Зато не было моря. Совсем не было моря. Никто его не видел. В этом-то я уверен. Во всяком случае — был уверен. Поскольку тогда — моря точно не было. Возможно, нет и сейчас. А еще раньше — до ближайшего моря караван шел тридцать семь дней. Но потом — не стало моря. А ведь его могло и не быть вообще! А до следующего ближайшего моря оказалось пятьдесят три дня пути. И все это — по пустыне! О том, что за горами, которые скорее всего где-то росли, протекал океан, некоторые догадывались, но об этом не было принято говорить.

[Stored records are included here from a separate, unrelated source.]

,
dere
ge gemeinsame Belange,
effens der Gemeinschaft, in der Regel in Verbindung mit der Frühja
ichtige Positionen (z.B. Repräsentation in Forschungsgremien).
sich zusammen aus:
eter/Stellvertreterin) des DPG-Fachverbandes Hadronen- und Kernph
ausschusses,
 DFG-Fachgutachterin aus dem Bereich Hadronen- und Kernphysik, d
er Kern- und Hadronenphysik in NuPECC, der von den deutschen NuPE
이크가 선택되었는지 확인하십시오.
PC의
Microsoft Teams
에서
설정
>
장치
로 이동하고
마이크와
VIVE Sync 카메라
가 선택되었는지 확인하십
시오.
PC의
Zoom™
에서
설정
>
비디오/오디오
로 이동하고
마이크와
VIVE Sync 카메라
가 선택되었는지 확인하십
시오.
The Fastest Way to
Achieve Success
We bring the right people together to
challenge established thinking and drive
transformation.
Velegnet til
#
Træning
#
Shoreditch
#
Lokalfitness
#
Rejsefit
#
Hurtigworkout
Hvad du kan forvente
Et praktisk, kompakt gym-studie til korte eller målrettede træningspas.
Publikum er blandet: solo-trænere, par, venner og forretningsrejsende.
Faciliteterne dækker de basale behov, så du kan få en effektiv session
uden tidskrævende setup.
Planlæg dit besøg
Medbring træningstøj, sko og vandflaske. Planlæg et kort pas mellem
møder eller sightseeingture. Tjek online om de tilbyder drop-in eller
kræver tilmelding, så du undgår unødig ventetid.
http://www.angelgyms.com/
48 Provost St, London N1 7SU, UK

В городе никто не жил. В нем либо умирали, либо рождались. Как умерли два моих деда. Один из них родился в пустыне, а другой в степи, у еще более далекого моря. Как родился я. И брат мой. Но мы больше не живем в городе.
Один дед, тот, что родился в пустыне и разговаривал на языке аборигенов, ныне забытом, сидел в центре города и руководил движением поездов, которые перевозили через пустыню людей — в город и из города: одни ехали туда умирать, другие — рождаться, а третьи уезжали. Ибо уже родились. Или умерли.
Другой дед, тот, что родился в степи у моря, мечтал обучить меня далекому степному языку, но не смог. Ведь я родился, а он — умер. Поэтому я не помню ни деда, ни языка, на котором когда-то мог разговаривать. Зато мне рассказывали, как дед — тот самый, что всю жизнь вспоминал о родной степи, — делал из бронзы, из гранита и еще из чего-то, из чего обычно это делают, больших усатых дядек. Я видел их фотографии. Один дядька — просто усатый, зато с волосами. А другой — лысый, но еще с бородкой, а когда лысине было холодно, он прикрывал ее каменной (или бронзовой) кепкой. И когда умер усатый дядька без бороды — один из бронзовых или каменных, или еще из чего, — мой дед очень плакал, потому что он делал этих дядек, делал — и высылал из города, в пустыню. Чтобы в пустыне тоже что-то было. И стояли эти усатые дядьки в пустыне, а мимо них, по железным рельсам, ехали поезда, гонимые другим моим дедом, в пустыне родившимся и знавшим язык ее аборигенов, давно забытый. А может, и аборигенов не было. А был только — язык. Но в языке этом не было звука Щ. Поэтому фамилия моя, и деда моего, и его сына, моего отца, — фамилия наша на этом языке не произносилась. А только подразумевалась. Написать же ее было вообще невозможно. Но в одном я точно уверен: в этом языке было слово — «умр», которое означало «жизнь». Остальных слов — не было.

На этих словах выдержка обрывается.